Speaker compares two companies he co-founded
What's the difference between starting a furniture company and a hat store? Besides the obvious, people have to ask Crosby-native Scott Molander, who co-founded both types of companies. "The similarity is you're scared to death," Molander said. M...
What's the difference between starting a furniture company and a hat store?
Besides the obvious, people have to ask Crosby-native Scott Molander, who co-founded both types of companies.
"The similarity is you're scared to death," Molander said.
Molander, who graduated from Dickinson State University in 1988, is the keynote speaker Friday during the DSU Strom Entrepreneurship Conference.
He co-founded Hat World, Inc., and The Simple Furniture Company, both of which are based out of Indianapolis.
"Hat World jumped right away," Molander said. "Hat World consolidated (an existing industry) where there is only one place to stop."
Hat World, Inc., as its name suggests sells exclusively hats. Molander said before Hat World, there were many stores that sold hats along with jerseys or other sports equipment.
The Simple Furniture Company, however, is what is called a blue ocean strategy.
"We're really creating our own market, which is the scary part," Molander said. "Are people going to like it or not?"
Molander so far has been lucky, or smart, because he said people have been responsive to the products.
The Simple Furniture Company sells furniture that requires no tools or equipment to erect.
With The Simple Furniture Company, Molander is also shifting the company's strategy, another difference from Hat World.
Molander is launching a green-friendly line of furniture called In Modern that uses formaldehyde-free plywood. Molander said more often regulations are being put in place to prevent the chemical from being used in plywood.

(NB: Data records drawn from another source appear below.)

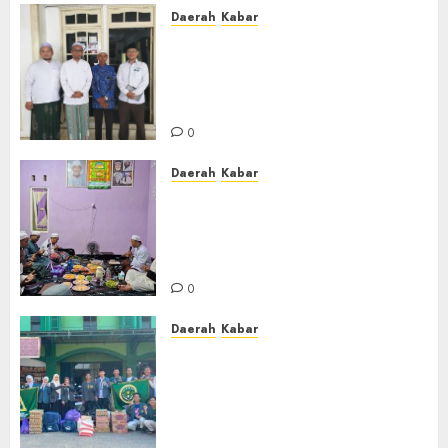
Daerah
Kabar
Usai Musyawarah MWC, Guru
Rahmat dan Guru Hamli
Nakhodai MWC NU Gambut
Masa Khidmat 2026/2031
0
Daerah
Kabar
Warga Pematang Hambawang
Rutin Gelar Manakib Siti
Khadijah, Mengharap
Keberkahan Rezeki
0
Daerah
Kabar
PC IPNU IPPNU Kabupaten
Banjar Gelar Bakti Sosial,
Himpun Donasi untuk Korban
Kebakaran Asrama Al-Manar
dan Al-Bushro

"It makes sense; you do the best you can with what you have," Molander said. "It's like how our grandparents reused everything and the three Rs."
Molander and co-founder Glenn Campbell sold Hat World, Inc., in 2004, with more than 800 retail stores in place. However, Molander still helps the company in some aspects.
Friday's events at the Strom Entrepreneurship Conference also include a panel of people sharing their young entrepreneur success stories.
The panel includes the president of the Young Professional Network in Bismarck, the owner of Mr. Delicious Cheesecake and owners of Rock 30 Games, which sells used video games.
Aaron Bank, owner of Mr. Delicious Cheesecake in Bismarck, opened his place of business a year ago this month.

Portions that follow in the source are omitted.